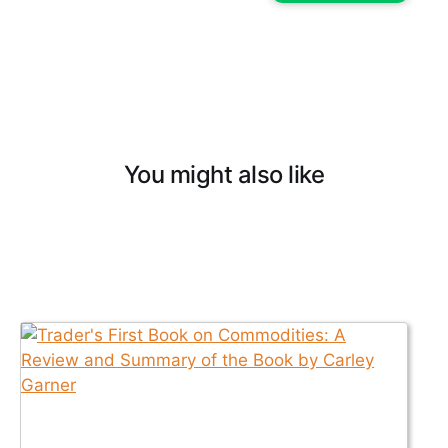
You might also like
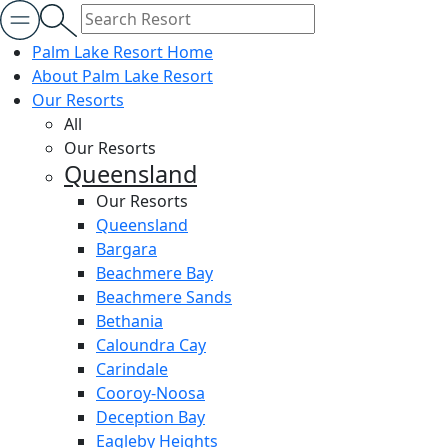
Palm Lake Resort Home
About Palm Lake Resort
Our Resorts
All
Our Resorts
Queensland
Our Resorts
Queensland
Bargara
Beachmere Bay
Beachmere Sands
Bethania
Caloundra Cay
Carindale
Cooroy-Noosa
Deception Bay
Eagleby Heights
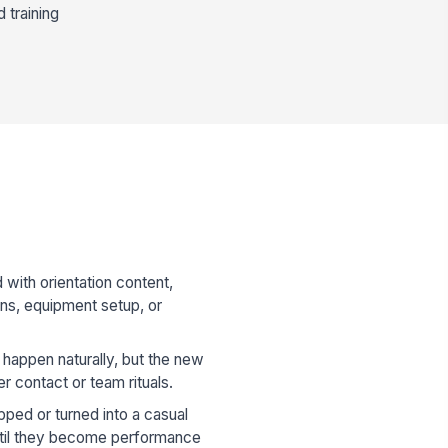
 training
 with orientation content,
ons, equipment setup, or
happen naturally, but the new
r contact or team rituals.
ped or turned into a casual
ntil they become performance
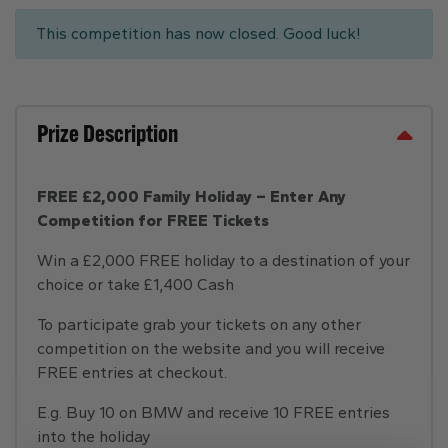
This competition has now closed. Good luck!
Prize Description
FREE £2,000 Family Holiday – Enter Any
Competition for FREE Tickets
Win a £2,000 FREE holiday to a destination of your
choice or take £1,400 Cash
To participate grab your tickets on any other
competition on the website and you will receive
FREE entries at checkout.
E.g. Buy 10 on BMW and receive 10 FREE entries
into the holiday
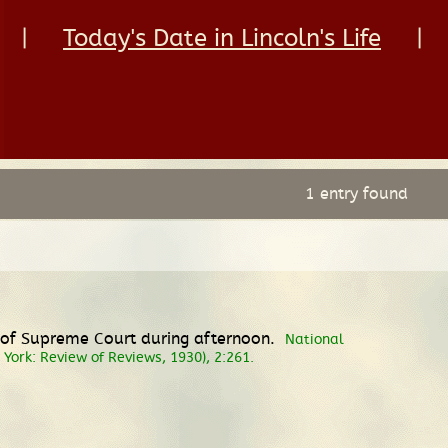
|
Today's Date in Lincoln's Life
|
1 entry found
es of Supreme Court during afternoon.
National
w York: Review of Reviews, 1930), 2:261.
════
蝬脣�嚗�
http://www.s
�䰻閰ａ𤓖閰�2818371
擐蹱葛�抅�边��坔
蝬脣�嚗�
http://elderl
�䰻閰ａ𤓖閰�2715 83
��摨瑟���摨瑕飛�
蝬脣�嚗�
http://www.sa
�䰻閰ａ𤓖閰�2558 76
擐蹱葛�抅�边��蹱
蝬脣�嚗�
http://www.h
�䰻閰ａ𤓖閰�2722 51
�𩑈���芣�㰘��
════
Work request → For this exercise, reproduce exactly the lines of the records above from the one with "competition on the" up to and including the one with "w York: Review of Reviews, 1930), 2:261.", without pictures.

Answer box →
competition on the website and you will receive
FREE entries at checkout.
E.g. Buy 10 on BMW and receive 10 FREE entries
into the holiday
|
Today's Date in Lincoln's Life
|
1 entry found
es of Supreme Court during afternoon.
National
w York: Review of Reviews, 1930), 2:261.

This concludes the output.